AI algorithm learns to ‘see’ features in galaxy images

July 8, 2015

Hubble Space Telescope image of the cluster of galaxies MACS0416.1-2403, one of the Hubble “Frontier Fields” images. Bright yellow “elliptical” galaxies can be seen, surrounded by numerous blue spiral and amorphous (star-forming) galaxies. This image forms the test data that the machine learning algorithm is applied to, having not previously “seen” the image. (credit: NASA/ESA/J. Geach/A. Hocking)

A team of astronomers and computer scientists at the University of Hertfordshire have taught a machine to “see” astronomical images, using data from the Hubble Space Telescope Frontier Fields set of images of distant clusters of galaxies that contain several different types of galaxies.

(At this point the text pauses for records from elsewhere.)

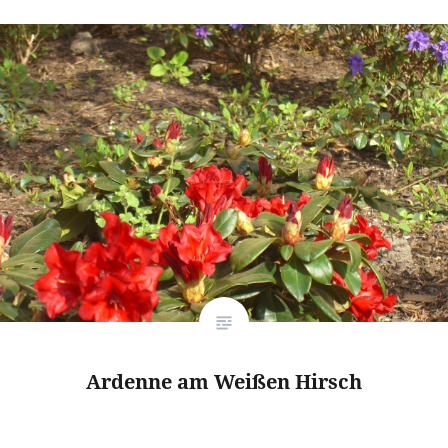
Ardenne am Weißen Hirsch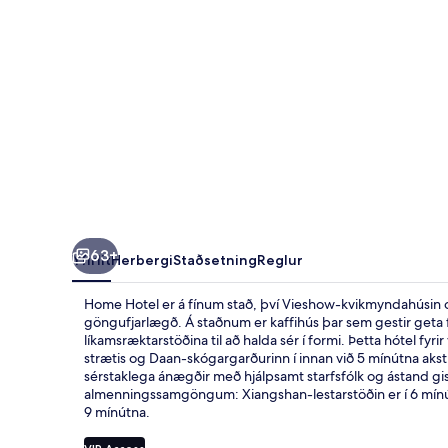
63+
Yfirlit
Herbergi
Staðsetning
Reglur
Home Hotel er á fínum stað, því Vieshow-kvikmyndahúsin og 
göngufjarlægð. Á staðnum er kaffihús þar sem gestir geta fe
líkamsræktarstöðina til að halda sér í formi. Þetta hótel fy
strætis og Daan-skógargarðurinn í innan við 5 mínútna aks
sérstaklega ánægðir með hjálpsamt starfsfólk og ástand gist
almenningssamgöngum: Xiangshan-lestarstöðin er í 6 mínút
9 mínútna.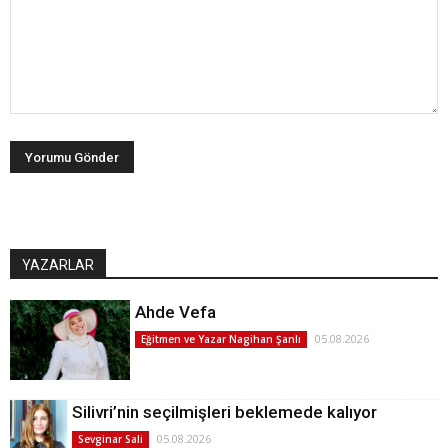
YAZARLAR
Ahde Vefa
05.08.2026
Eğitmen ve Yazar Nagihan Şanlı
Silivri’nin seçilmişleri beklemede kalıyor
05.08.2026
Sevginar Sali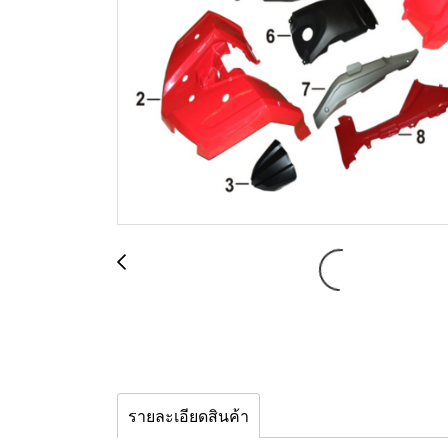
รายละเอียดสินค้า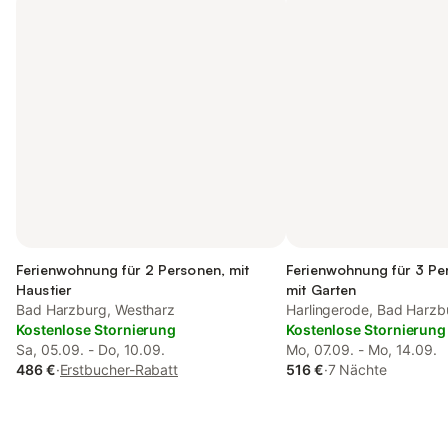
Ferienwohnung für 2 Personen, mit
Ferienwohnung für 3 Pe
Haustier
mit Garten
Bad Harzburg, Westharz
Harlingerode, Bad Harzb
Kostenlose Stornierung
Kostenlose Stornierung
Sa, 05.09. - Do, 10.09.
Mo, 07.09. - Mo, 14.09.
486 €
·
Erstbucher-Rabatt
516 €
·
7 Nächte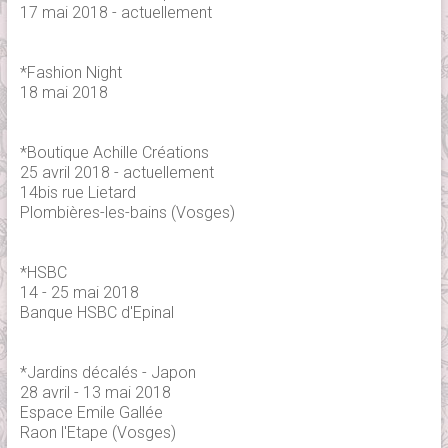
17 mai 2018 - actuellement
*Fashion Night
18 mai 2018
*Boutique Achille Créations
25 avril 2018 - actuellement
14bis rue Lietard
Plombières-les-bains (Vosges)
*HSBC
14 - 25 mai 2018
Banque HSBC d'Epinal
*Jardins décalés - Japon
28 avril - 13 mai 2018
Espace Emile Gallée
Raon l'Etape (Vosges)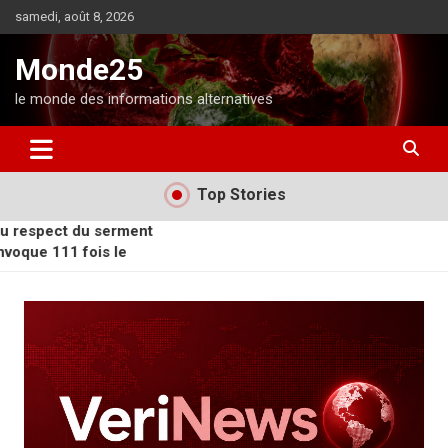
A
samedi, août 8, 2026
l
l
Monde25
e
r
le monde des informations alternatives
a
u
c
o
Top Stories
n
t
ct du serment
e
11 fois le
n
ct du serment
u
oudite, le
11 fois le
nistes pour
oudite, le
cole d’accord
nistes pour
s de la
cole d’accord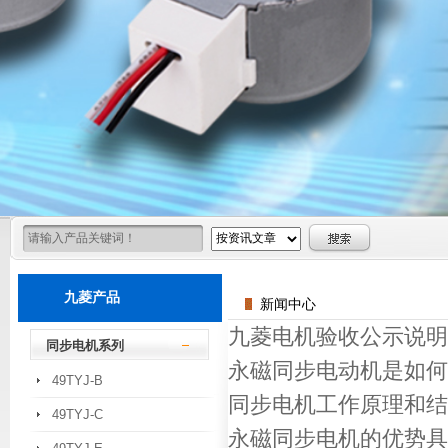
九菱产品
新闻中心
九菱电机验收公示说明
同步电机系列
永磁同步电动机是如何
49TYJ-B
同步电机工作原理和结
49TYJ-C
永磁同步电机的优势具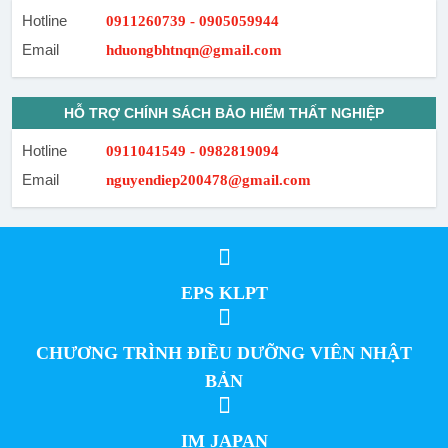
Hotline
0911260739 - 0905059944
Email
hduongbhtnqn@gmail.com
HỖ TRỢ CHÍNH SÁCH BẢO HIỂM THẤT NGHIỆP
Hotline
0911041549 - 0982819094
Email
nguyendiep200478@gmail.com
EPS KLPT
CHƯƠNG TRÌNH ĐIỀU DƯỠNG VIÊN NHẬT
BẢN
IM JAPAN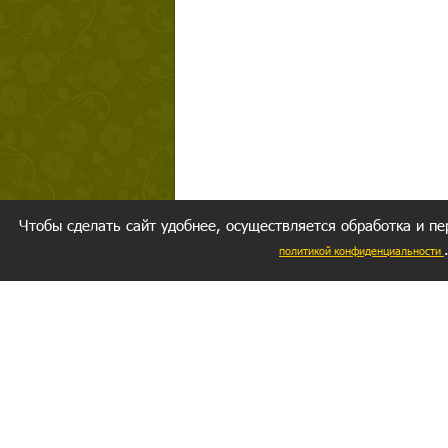
Чтобы сделать сайт удобнее, осуществляется обработка и пе
политикой конфиденциальности
Ваш резуль
следуете мо
Главное, 
желание за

The technique, which uses a form of AI called unsupervised machine learning, allows galaxies to be automatically classified at high speed, something previously done by thousands of human volunteers in projects like Galaxy Zoo.

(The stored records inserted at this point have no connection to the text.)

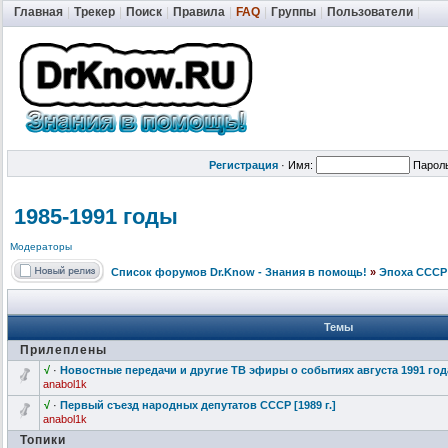
Главная
|
Трекер
|
Поиск
|
Правила
|
FAQ
|
Группы
|
Пользователи
|
Регистрация
·
Имя:
Парол
1985-1991 годы
Модераторы
Список форумов Dr.Know - Знания в помощь!
»
Эпоха СССР
Темы
Прилеплены
√
·
Новостные передачи и другие ТВ эфиры о событиях августа 1991 года
anabol1k
√
·
Первый съезд народных депутатов СССР [1989 г.]
anabol1k
Топики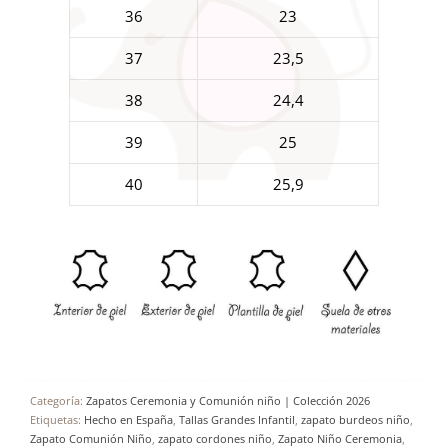
36
23
37
23,5
38
24,4
39
25
40
25,9
Categoría:
Zapatos Ceremonia y Comunión niño | Colección 2026
Etiquetas:
Hecho en España
,
Tallas Grandes Infantil
,
zapato burdeos niño
,
Zapato Comunión Niño
,
zapato cordones niño
,
Zapato Niño Ceremonia
,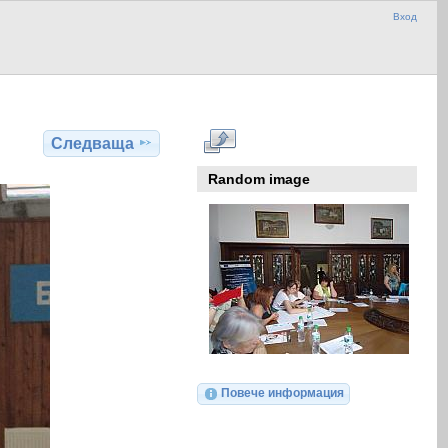
Вход
Следваща
Random image
Повече информация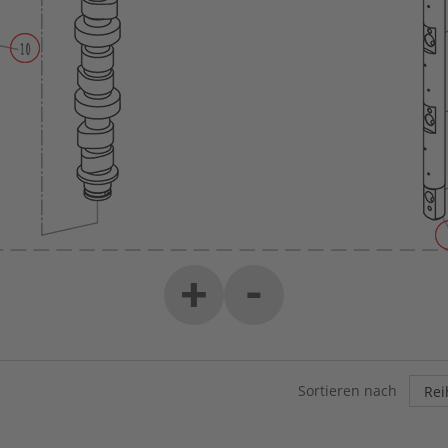
-
+
Sortieren nach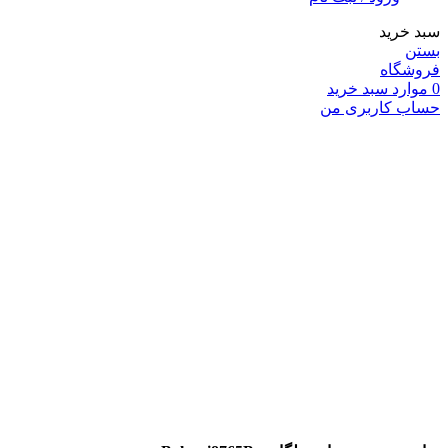
سبد خرید
بستن
فروشگاه
0
موارد
سبد خرید
حساب کاربری من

Image highlighting parts of the MACS0416.1-2403 cluster image that the algorithm has identified as “star-forming” galaxies (credit: NASA/ESA/J. Geach/A. Hocking)

“We have not told the machine what to look for in the images, but instead taught it how to ‘see,'” said graduate student Alex Hocking.

“Our aim is to deploy this tool on the next generation of giant imaging surveys where no human, or even group of humans, could closely inspect every piece of data. But this algorithm has a huge number of applications far beyond astronomy, and investigating these applications will be our next step,” said University of Hertfordshire Royal Society University Research Fellow James Geach, PhD.

The scientists are now looking for collaborators to make use of the technique in applications like medicine, where it could for example help doctors to spot tumors, and in security, to find suspicious items in airport scans.